**Work item**
Wherever a line in the records contains the word "give", return that line.

**Material to process**

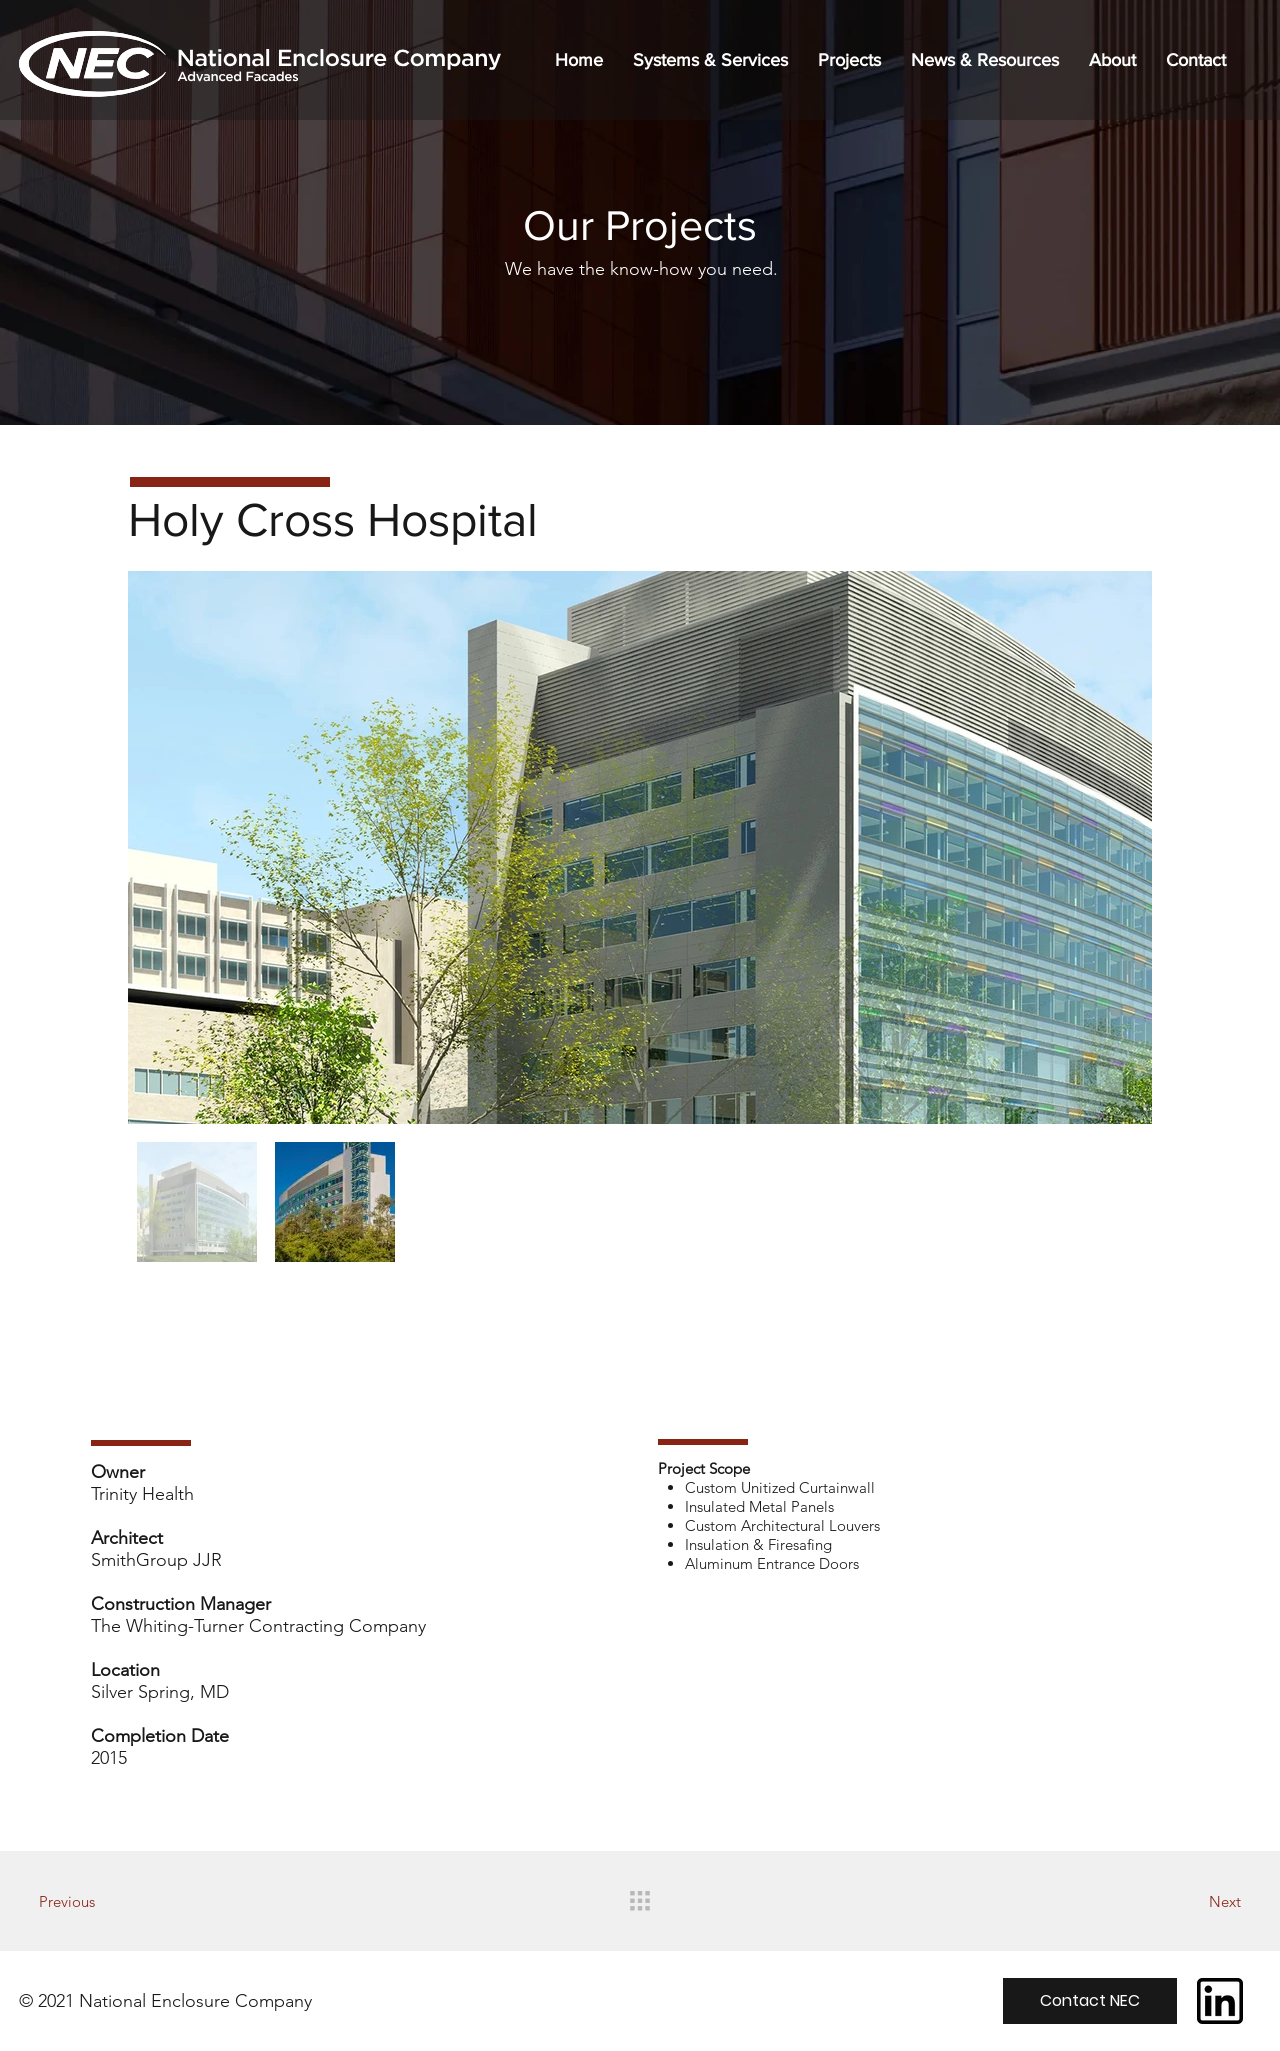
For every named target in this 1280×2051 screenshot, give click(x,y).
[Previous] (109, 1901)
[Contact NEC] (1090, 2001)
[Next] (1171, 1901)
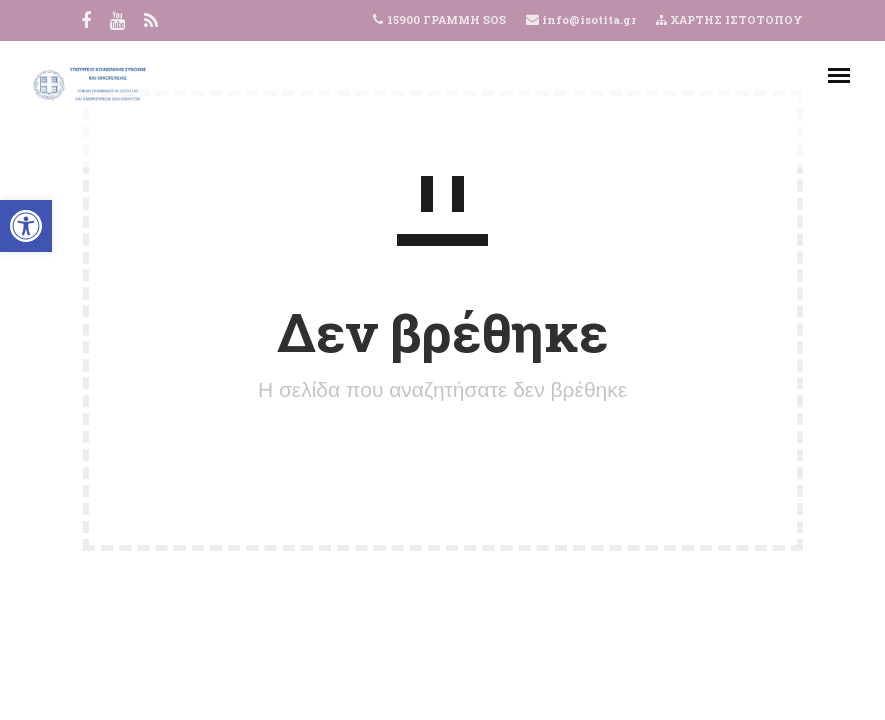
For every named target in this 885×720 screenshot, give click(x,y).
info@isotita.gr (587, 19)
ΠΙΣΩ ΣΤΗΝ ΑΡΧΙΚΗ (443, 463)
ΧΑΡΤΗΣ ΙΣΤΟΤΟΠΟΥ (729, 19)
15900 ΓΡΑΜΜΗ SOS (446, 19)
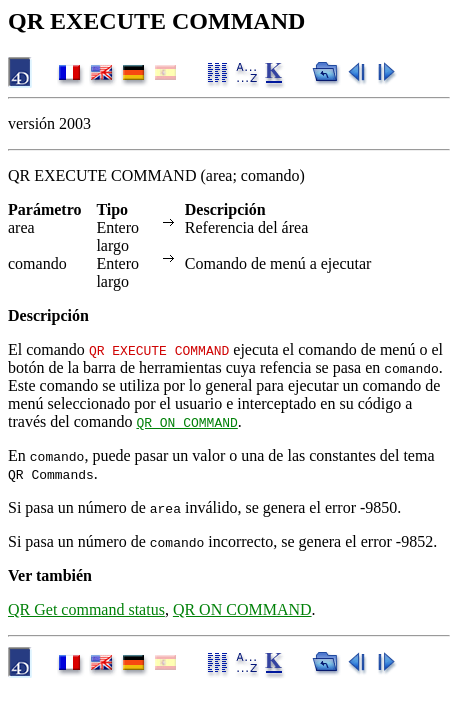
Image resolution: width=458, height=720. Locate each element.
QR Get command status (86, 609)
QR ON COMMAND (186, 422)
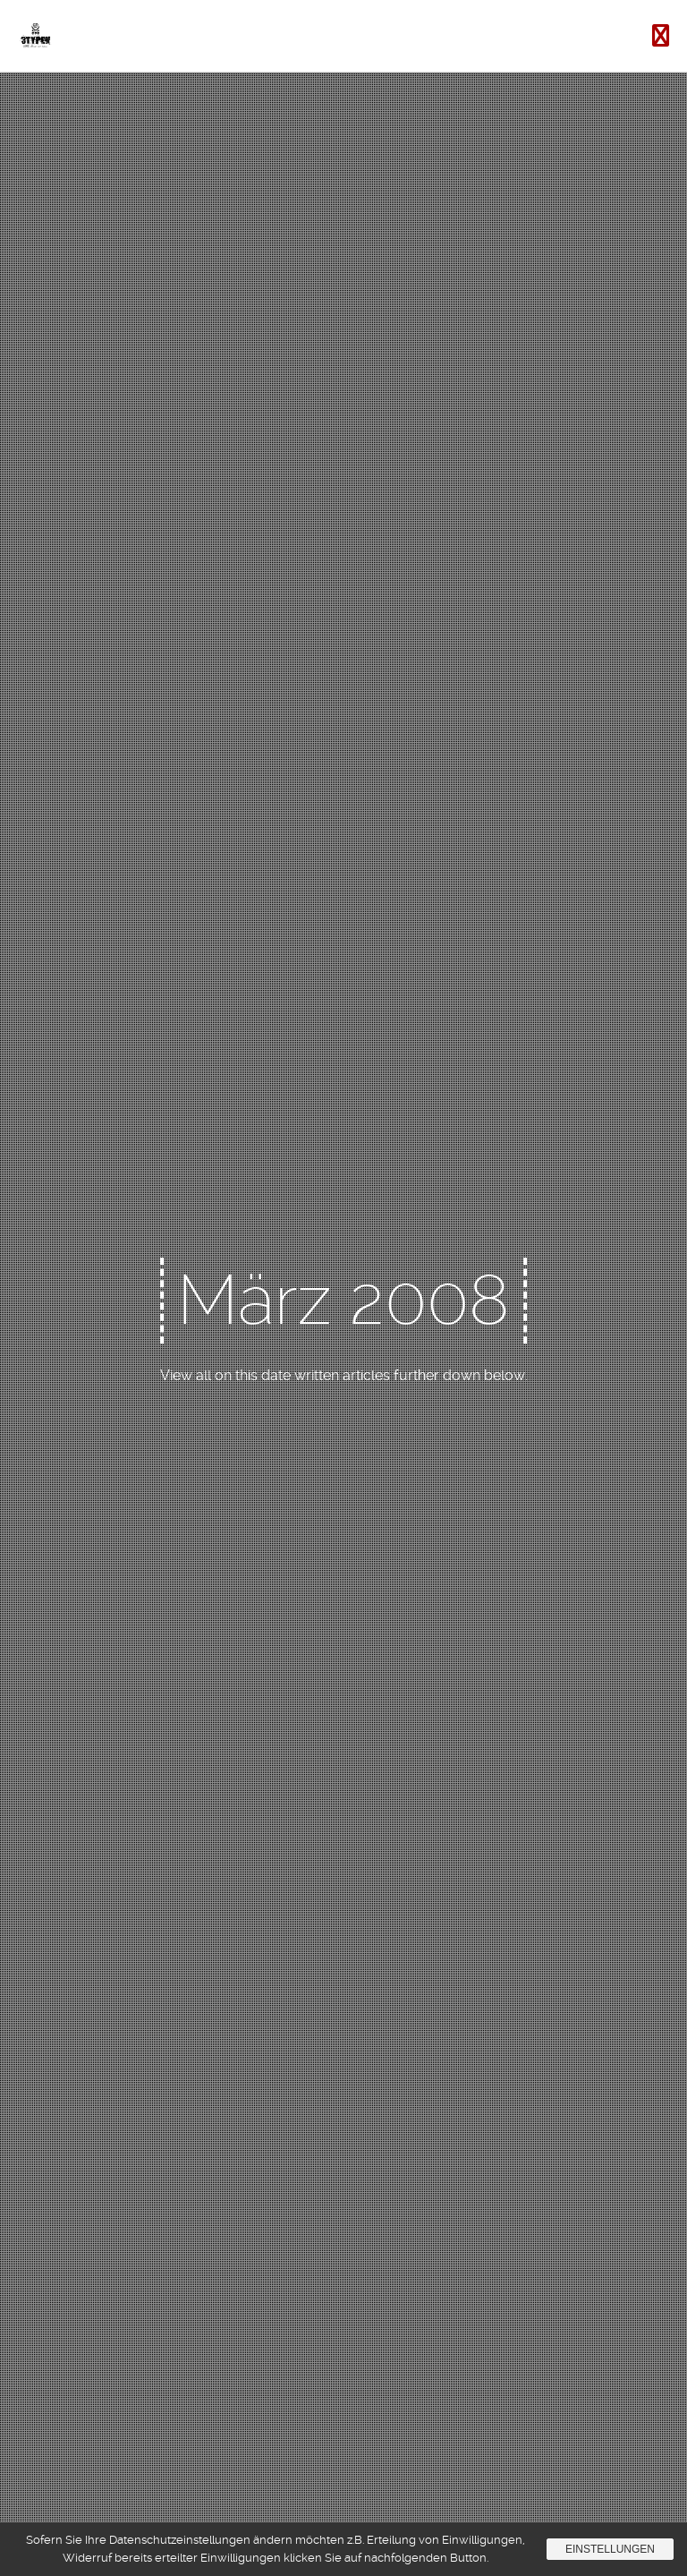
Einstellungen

**Answer to this problem**
For every named target in this 1280×2051 screenshot, give click(x,y).
For every named target in this 885×720 screenshot, give click(x,y).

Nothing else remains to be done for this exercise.